Cocking her head, she finally addressed Darlene. And you, you ain’t nearly got a inkling of what’s coming on you. You hear?
Hazel reached into her pocket. She squatted over Nat and, as he rose up to his knees, brought a cupped hand to her lips and forcefully blew some kind of acrid dust into each of their faces, enough of it that they had to close their eyes against the stinging grit. Hazel stood up and shouted a French phrase that Darlene did not understand, then raised her hands, flicked them at Nat, and brushed them free of dust above Nat and Darlene. The substance turned out to be a puzzlingly dirty, possibly volcanic soot that stuck to their cheeks and lips; Darlene thought in horror that it might be somebody’s cremated corpse. In another moment, Hazel clunked across the main road and disappeared, leaving them to clean up and regain their wits.
Ridiculous gris-gris, Nat grumbled to Darlene, though he couldn’t see how gory he looked—a squiggle of red liquid at the corner of his mouth, and his teeth soaked with blood from where he had bitten his tongue. It doesn’t work. She carries it with her all the time. You’ve never seen it? Stupid.
Yet when they returned to school, it did seem as if some bizarre spell had taken effect. Not on the two of them, but on everybody they knew. News of the scandal had spread rapidly, no doubt hastily pollinated by Hazel’s own sharp tongue. By the end of the weekend an unspoken banishment had begun. Suddenly their identities were hollowed out; they were nobodies. Even Nat’s status had fallen somewhat, if not as far as Darlene’s.
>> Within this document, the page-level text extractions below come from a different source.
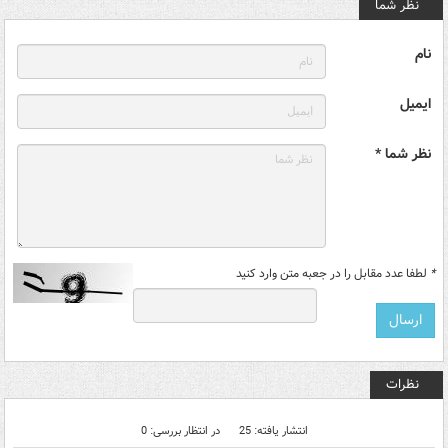
نظر شما
نام
ایمیل
نظر شما *
*
لطفا عدد مقابل را در جعبه متن وارد کنید
نظرات
انتشار یافته: 25
در انتظار بررسی: 0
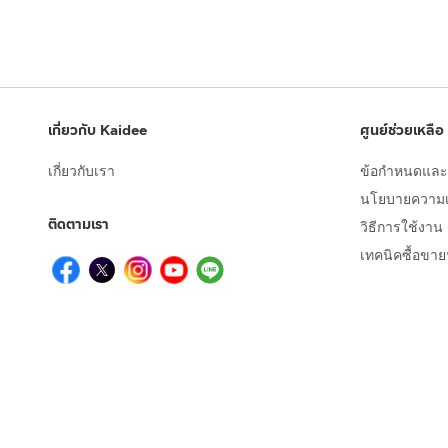
เกี่ยวกับ Kaidee
ศูนย์ช่วยเหลือ
เกี่ยวกับเรา
ข้อกำหนดและเ
นโยบายความเป
ติดตามเรา
วิธีการใช้งาน
เทคนิคซื้อขา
As she clacked across the dorm lobby, lugging her suitcase, people who used to smile, even the ones who didn’t know her, studied the floor as she passed. None of them offered help as she bumped up the stairs. When Darlene got to her room and pulled back her bedclothes she found a dissected frog in the center of the mattress, bleeding formaldehyde.
One of Nat’s roommates, a man whose girlfriend spent a lot of time with Hazel, jumped him, knocking the wind out of him. Three weeks later, a different guy Nat didn’t know asked him for directions to the student union, slugged him in the stomach, and ran. The guy hadn’t seemed like a Grambling student—Nat and Darlene wondered if Hazel had relatives or dangerous connections outside the university and had started calling in favors. Their paranoia soon reached a high pitch when Darlene became the victim of many ugly pranks.
In the next month and a half, the majority of Darlene’s notebooks got stolen or destroyed. As she turned the pages of her textbooks during classes she found the words WHORE, SLUT, and CUNT scrawled across them in red Magic Marker. The faces of her family in photos she’d left on her dresser grew mustaches and beards. Their eyes were blacked out and crude drawings of genitals sprang from the children’s heads and mouths. Her sorority sisters, including her roommate, Kenyatta, denied responsibility for the vandalism. Darlene received phone calls from strangers at very early hours, the weirdest at three a.m. on a Wednesday, a computer voice that sounded like a children’s toy threatening to cut her throat.
Someone put sports cream in her bra, and the burning came on during an econ exam, numbing and searing her chest until she gasped and nearly passed out, even after carefully twisting free of the straps without removing her shirt and hiding the icy-hot garment between her legs. She flunked the test. Nobody admitted doing any of it, and she had too many suspects to point at anyone in particular. It staggered Darlene to discover how terribly people, even so-called sisters, could treat you as soon as they had an excuse. Hazel hadn’t needed any powder. It turned out black magic didn’t work because of spells or potions but because of the fear of persecution and conspiracy that roiled under people’s lives like contaminated groundwater.
Darlene struggled against the abuse, thinking it would eventually subside, but it didn’t. The authorities, meanwhile, saw the pranks as isolated incidents, not a system of torture, and didn’t offer Darlene help. Her sisters hid behind their reputation. Sigma Tau Tau girls volunteered at soup kitchens, as the school’s administrators frequently reminded her, they led can drives and supported upward mobility in the black community with their bake sales. They performed, in their trademark periwinkle and tangerine, at senior citizens’ centers. They organized step shows and church bazaars and raised funds for people with cerebral palsy. Nobody believed that they had ganged up on Darlene, and finally she felt she had no choice but to leave Grambling.